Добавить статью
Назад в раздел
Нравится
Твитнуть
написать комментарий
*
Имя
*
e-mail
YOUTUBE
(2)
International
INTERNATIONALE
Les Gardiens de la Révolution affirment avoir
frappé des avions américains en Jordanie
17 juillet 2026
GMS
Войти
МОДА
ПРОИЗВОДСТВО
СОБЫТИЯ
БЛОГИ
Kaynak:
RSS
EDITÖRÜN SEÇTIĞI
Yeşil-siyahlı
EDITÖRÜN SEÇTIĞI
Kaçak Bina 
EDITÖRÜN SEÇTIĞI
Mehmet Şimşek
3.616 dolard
################
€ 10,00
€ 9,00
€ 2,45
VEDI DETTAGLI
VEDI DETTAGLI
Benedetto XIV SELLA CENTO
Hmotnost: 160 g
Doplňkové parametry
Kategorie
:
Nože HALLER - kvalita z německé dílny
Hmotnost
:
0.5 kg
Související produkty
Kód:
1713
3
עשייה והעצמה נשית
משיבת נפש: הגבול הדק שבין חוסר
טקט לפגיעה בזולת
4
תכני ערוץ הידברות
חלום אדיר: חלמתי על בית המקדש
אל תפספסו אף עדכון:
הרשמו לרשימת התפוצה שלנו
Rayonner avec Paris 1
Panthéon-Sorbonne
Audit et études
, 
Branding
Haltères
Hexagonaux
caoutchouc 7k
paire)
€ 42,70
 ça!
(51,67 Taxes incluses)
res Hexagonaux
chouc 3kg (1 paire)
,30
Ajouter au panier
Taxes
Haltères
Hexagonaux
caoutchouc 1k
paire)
################
* _TASK TO CARRY OUT_:
Using the data above, repeat exactly the lines that begin at the line with "17 juillet 2026" and end at the line with "3.616 dolard", both ends included.

* _RESULT OF THE EXERCISE_:
17 juillet 2026
GMS
Войти
МОДА
ПРОИЗВОДСТВО
СОБЫТИЯ
БЛОГИ
Kaynak:
RSS
EDITÖRÜN SEÇTIĞI
Yeşil-siyahlı
EDITÖRÜN SEÇTIĞI
Kaçak Bina 
EDITÖRÜN SEÇTIĞI
Mehmet Şimşek
3.616 dolard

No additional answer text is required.